International nonprofit organisation

Freedom to Create is an international nonprofit organization. Founded in 2006, it partners with national governments and leaders to promote good governance and policy reforms, as well as promote principled, effective public leadership. Freedom to Create provides public sector training, counsel, and resources to national and local leaders by drawing on the expertise of global government experts, practitioners, and researchers.

== History ==
From 2006 to 2011, Freedom to Create focused on using the power of the arts to inspire creativity and build social harmony in developing countries. It supported developments in the arts in countries experiencing intolerance and conflict, making in total over 240 grants in over 80 countries. Its anchor program was the Freedom to Create Prize, an international award that supported artists striving for social change in regions with significant barriers to expression. The Prize was complemented by global art exhibitions that showcased the works of these artists. The organization also coordinated the Freedom to Create Forums, which provided a platform for female global leaders to identify initiatives that would accelerate female empowerment.

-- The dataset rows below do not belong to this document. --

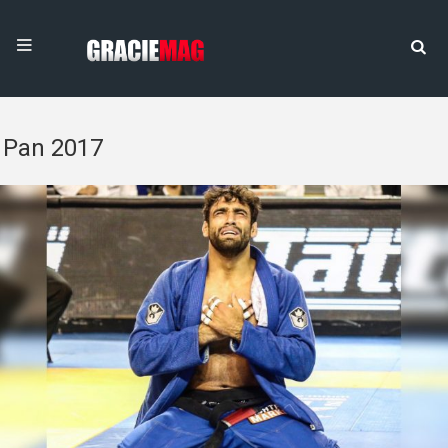
Pan 2017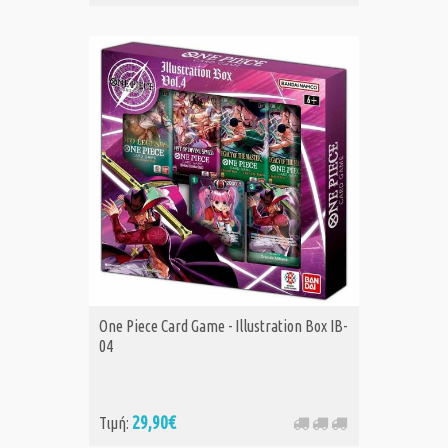
One Piece Card Game - Illustration Box IB-
04
29,90€
Τιμή: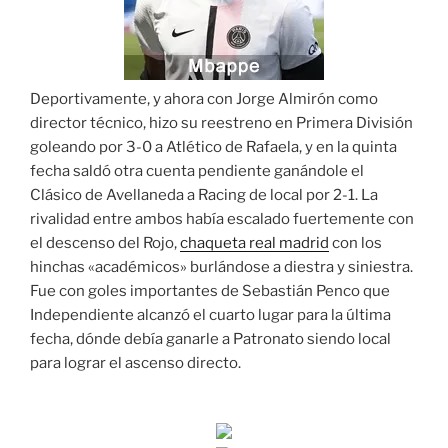
Deportivamente, y ahora con Jorge Almirón como
director técnico, hizo su reestreno en Primera División
goleando por 3-0 a Atlético de Rafaela, y en la quinta
fecha saldó otra cuenta pendiente ganándole el
Clásico de Avellaneda a Racing de local por 2-1. La
rivalidad entre ambos había escalado fuertemente con
el descenso del Rojo,
chaqueta real madrid
con los
hinchas «académicos» burlándose a diestra y siniestra.
Fue con goles importantes de Sebastián Penco que
Independiente alcanzó el cuarto lugar para la última
fecha, dónde debía ganarle a Patronato siendo local
para lograr el ascenso directo.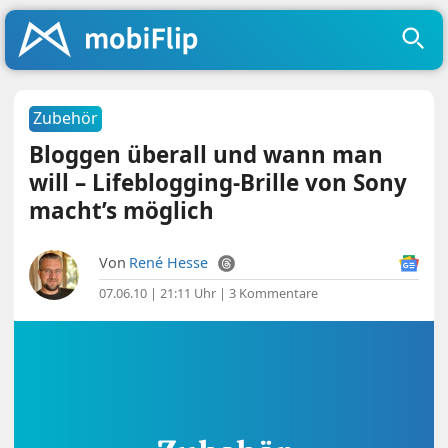
Zubehör
Bloggen überall und wann man
will – Lifeblogging-Brille von Sony
macht’s möglich
Von
René Hesse
07.06.10 | 21:11 Uhr
|
3 Kommentare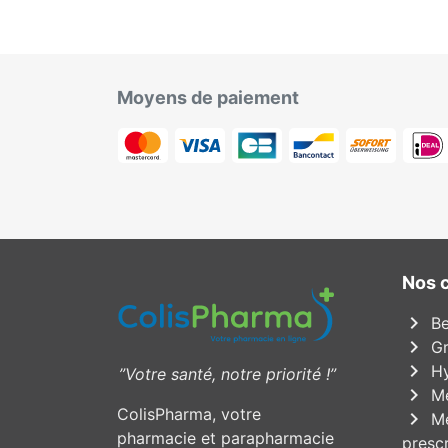
Moyens de paiement
Nos 
chevron_right
Be
chevron_right
Gr
chevron_right
Hy
”Votre santé, notre priorité !”
chevron_right
Mé
ColisPharma, votre
chevron_right
Mé
pharmacie et parapharmacie
prescr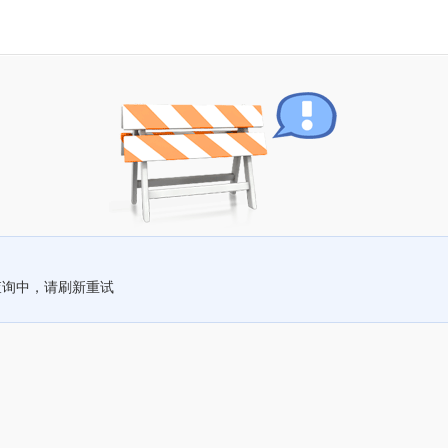
查询中，请刷新重试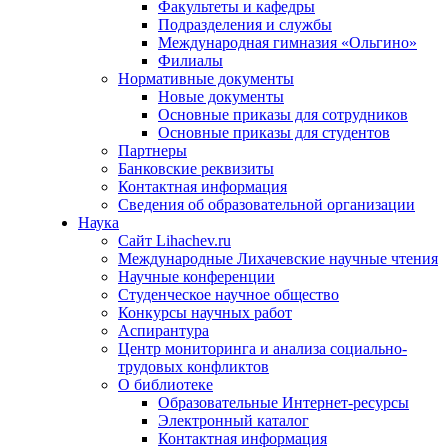
Факультеты и кафедры
Подразделения и службы
Международная гимназия «Ольгино»
Филиалы
Нормативные документы
Новые документы
Основные приказы для сотрудников
Основные приказы для студентов
Партнеры
Банковские реквизиты
Контактная информация
Сведения об образовательной организации
Наука
Сайт Lihachev.ru
Международные Лихачевские научные чтения
Научные конференции
Студенческое научное общество
Конкурсы научных работ
Аспирантура
Центр мониторинга и анализа социально-
трудовых конфликтов
О библиотеке
Образовательные Интернет-ресурсы
Электронный каталог
Контактная информация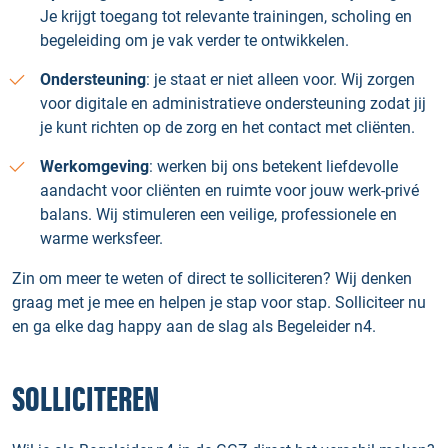
Je krijgt toegang tot relevante trainingen, scholing en
begeleiding om je vak verder te ontwikkelen.
Ondersteuning
: je staat er niet alleen voor. Wij zorgen
voor digitale en administratieve ondersteuning zodat jij
je kunt richten op de zorg en het contact met cliënten.
Werkomgeving
: werken bij ons betekent liefdevolle
aandacht voor cliënten en ruimte voor jouw werk-privé
balans. Wij stimuleren een veilige, professionele en
warme werksfeer.
Zin om meer te weten of direct te solliciteren? Wij denken
graag met je mee en helpen je stap voor stap. Solliciteer nu
en ga elke dag happy aan de slag als Begeleider n4.
SOLLICITEREN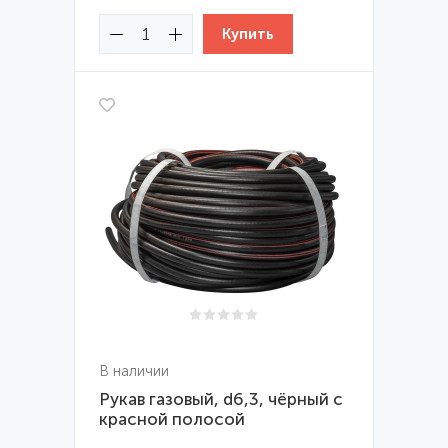
В наличии
Рукав газовый, d6,3, чёрный с
красной полосой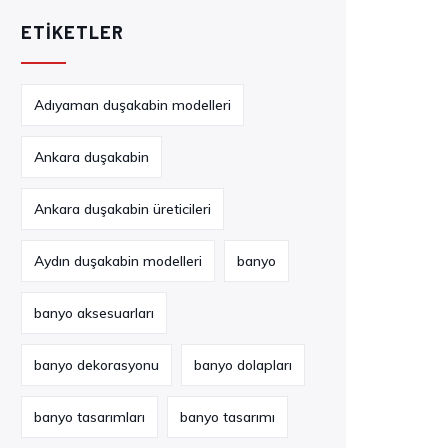
ETIKETLER
Adıyaman duşakabin modelleri
Ankara duşakabin
Ankara duşakabin üreticileri
Aydın duşakabin modelleri
banyo
banyo aksesuarları
banyo dekorasyonu
banyo dolapları
banyo tasarımları
banyo tasarımı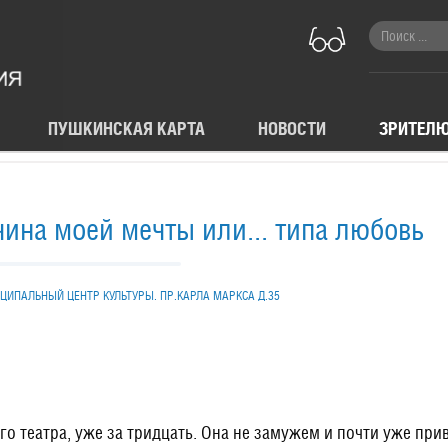
ПУШКИНСКАЯ КАРТА
НОВОСТИ
ЗРИТЕЛ
ина моей мечты или... типа любовь
ИПАЛЬНЫЙ ЦЕНТР КУЛЬТУРЫ. ПР.КАРЛА МАРКСА Д.35
о театра, уже за тридцать. Она не замужем и почти уже при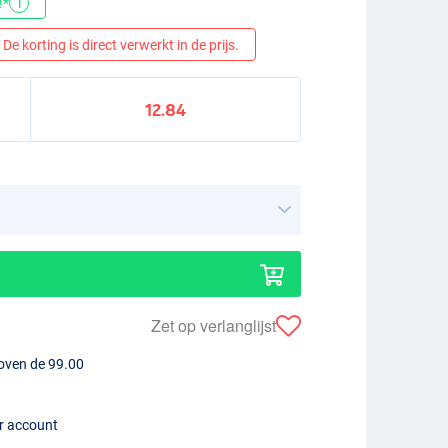
!*
i
De korting is direct verwerkt in de prijs.
12.84
Zet op verlanglijst
boven de 99.00
er account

In 2016, Freedom to Create relaunched with a focus on public policy and national governance. It partners with national leaders to create the conditions for long-term prosperity by investing in good governance, leadership, and policy design.

In 2016, Freedom to Create partnered with Oliver Wyman and the National University of Singapore Energy Studies Institute to research issues facing the electricity sector and healthcare financing system in Zambia.

In 2017, Freedom to Create launched the Freedom to Create 'Trilogy', which is a three-part report providing frameworks for good governance, policy design, public leadership, and holistic nation building.